Employment, Environmental Conservation, Venezuela

In search of ‘El Dorado’ redux

It’s no secret that the prospect of flowing gold and oyster-sized pearls drew hordes of Europeans to the Americas. It was the stuff of legends — one a man could profit handsomely from a voyage into the New World, raiding and pillaging the fortunes laid before them. Profit was bestowed upon the daring opportunist. Entrepreneurs saw in the virgin markets an opportunity to project themselves up the socioeconomic ladder that disenfranchised many in the rigid hierarchy of Europe. Vendors operated outside the lines of state control, evading taxation and largely ignoring restrictions on trade in favor of their own operations.

Passing through the countless museums across Latin America, one would imagine that those legends and tendencies were long buried in the past.
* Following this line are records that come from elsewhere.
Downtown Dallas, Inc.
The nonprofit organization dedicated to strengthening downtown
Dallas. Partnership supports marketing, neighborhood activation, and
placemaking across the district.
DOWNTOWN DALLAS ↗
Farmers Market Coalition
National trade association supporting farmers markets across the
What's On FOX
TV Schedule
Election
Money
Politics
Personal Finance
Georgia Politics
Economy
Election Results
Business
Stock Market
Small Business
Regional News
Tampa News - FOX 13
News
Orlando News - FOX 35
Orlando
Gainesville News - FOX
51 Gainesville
Yet, ironically not much has actually changed. Sure enough, the Americas are steeped in natural resources that profit many handsomely. But even as no mystic treasures along the epic scale of ‘El Dorado’ were to be discovered, its search continues among the large mining conglomerates and campesinos trying to make ends meet.
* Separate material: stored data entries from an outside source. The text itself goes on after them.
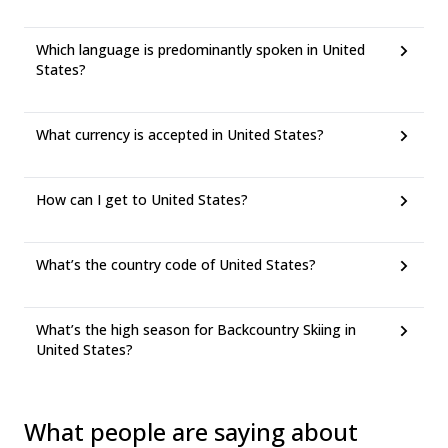
Which language is predominantly spoken in United
States?
What currency is accepted in United States?
How can I get to United States?
What’s the country code of United States?
What’s the high season for Backcountry Skiing in
United States?
What people are saying about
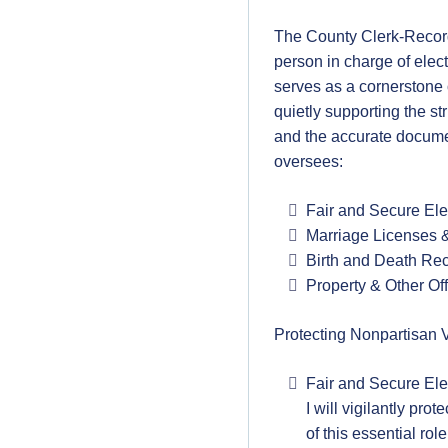
The County Clerk-Record
person in charge of elect
serves as a cornerstone
quietly supporting the s
and the accurate document
oversees:
Fair and Secure Ele
Marriage Licenses 
Birth and Death Re
Property & Other Of
Protecting Nonpartisan 
Fair and Secure Ele
I will vigilantly pro
of this essential rol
The following clip from the ‘El Dorado’ film series produced by the documentary site, VBS.tv, provides an interesting glimpse of this phenomena in Southeast Venezuela:

While the potent mercury released into the rivers of Venezuela may seem a fringe consequence, these tendencies continue to manifest across natural realms of the Americas. States are increasingly struck with pressures to consecutively protect environmental resources, balance the demand of commercial markets, and permit a measurable standard of living amongst its populace. Nope folks, ‘El Dorado’ lives on in the heart of many Latin Americans and those who seek its resources alike.